Tanker operators such as Teekay Tankers (TNK) lease their vessels for a daily fee or day-rate to crude oil shippers either under long-term contracts at fixed rates (known as time charters) or shorter-term spot market rates.
Roughly 70% of Teekay Tanker’s fleet are contracted on the spot market where profitability is dependent on the short-term supply and demand for ships.
Tanker firms have benefited from falling oil prices over the past year. Low energy prices and the consequent growth in demand for oil meant there was strong demand for ships to carry all that crude.
Meanwhile, OPEC’s ongoing policy to target market share rather than a particular price for crude also benefits tanker operators.
That’s because around 90% of all oil leaving the Persian Gulf region is carried on tanker ships; when OPEC output grows so does demand for tankers to carry those exports.

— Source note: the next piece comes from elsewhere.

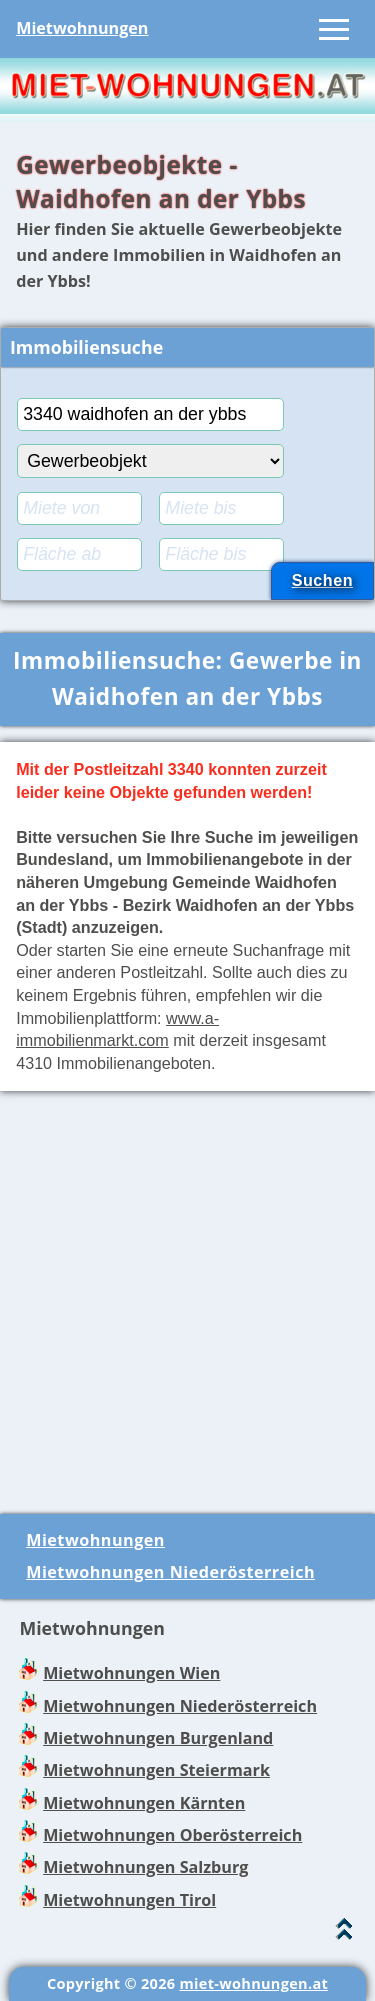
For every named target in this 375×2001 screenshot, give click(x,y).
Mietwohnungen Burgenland (158, 1738)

Finally, after a prolonged bear market for tanker rates between 2008 and 2014, few operators have built new vessels so growth in newbuild tanker supply continues to undershoot growth in demand for waterborne oil transports.
Teekay Tankers recently announced a new policy to pay out between 30 and 50% of its quarterly adjusted net income as dividends.
This has resulted in a quadrupling of the quarterly payout from $0.03 to $0.12 per share, equivalent to a yield of around 8% at current prices. Teekay Tankers rates a buy under $8.50.